Collected data
+---+
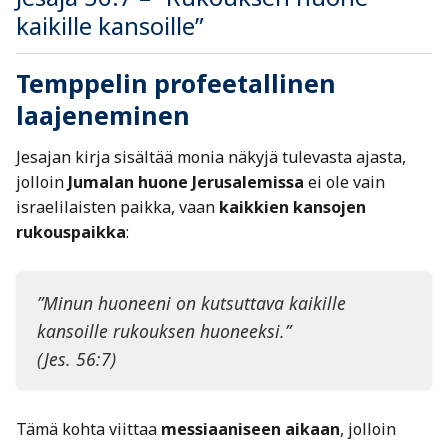
kaikille kansoille”
Temppelin profeetallinen
laajeneminen
Jesajan kirja sisältää monia näkyjä tulevasta ajasta,
jolloin
Jumalan huone Jerusalemissa
ei ole vain
israelilaisten paikka, vaan
kaikkien kansojen
rukouspaikka
:
”Minun huoneeni on kutsuttava kaikille
kansoille rukouksen huoneeksi.”
(Jes. 56:7)
Tämä kohta viittaa
messiaaniseen aikaan
, jolloin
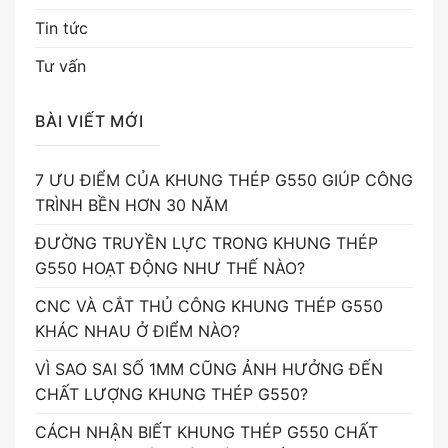
Tin tức
Tư vấn
BÀI VIẾT MỚI
7 ƯU ĐIỂM CỦA KHUNG THÉP G550 GIÚP CÔNG
TRÌNH BỀN HƠN 30 NĂM
ĐƯỜNG TRUYỀN LỰC TRONG KHUNG THÉP
G550 HOẠT ĐỘNG NHƯ THẾ NÀO?
CNC VÀ CẮT THỦ CÔNG KHUNG THÉP G550
KHÁC NHAU Ở ĐIỂM NÀO?
VÌ SAO SAI SỐ 1MM CŨNG ẢNH HƯỞNG ĐẾN
CHẤT LƯỢNG KHUNG THÉP G550?
CÁCH NHẬN BIẾT KHUNG THÉP G550 CHẤT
+---+
--- PROBLEM DESCRIPTION ---
With images omitted, retype the data word for word.

--- WRITTEN RESPONSE ---
kaikille kansoille”
Temppelin profeetallinen
laajeneminen
Jesajan kirja sisältää monia näkyjä tulevasta ajasta,
jolloin
Jumalan huone Jerusalemissa
ei ole vain
israelilaisten paikka, vaan
kaikkien kansojen
rukouspaikka
:
”Minun huoneeni on kutsuttava kaikille
kansoille rukouksen huoneeksi.”
(Jes. 56:7)
Tämä kohta viittaa
messiaaniseen aikaan
, jolloin
Tin tức
Tư vấn
BÀI VIẾT MỚI
7 ƯU ĐIỂM CỦA KHUNG THÉP G550 GIÚP CÔNG
TRÌNH BỀN HƠN 30 NĂM
ĐƯỜNG TRUYỀN LỰC TRONG KHUNG THÉP
G550 HOẠT ĐỘNG NHƯ THẾ NÀO?
CNC VÀ CẮT THỦ CÔNG KHUNG THÉP G550
KHÁC NHAU Ở ĐIỂM NÀO?
VÌ SAO SAI SỐ 1MM CŨNG ẢNH HƯỞNG ĐẾN
CHẤT LƯỢNG KHUNG THÉP G550?
CÁCH NHẬN BIẾT KHUNG THÉP G550 CHẤT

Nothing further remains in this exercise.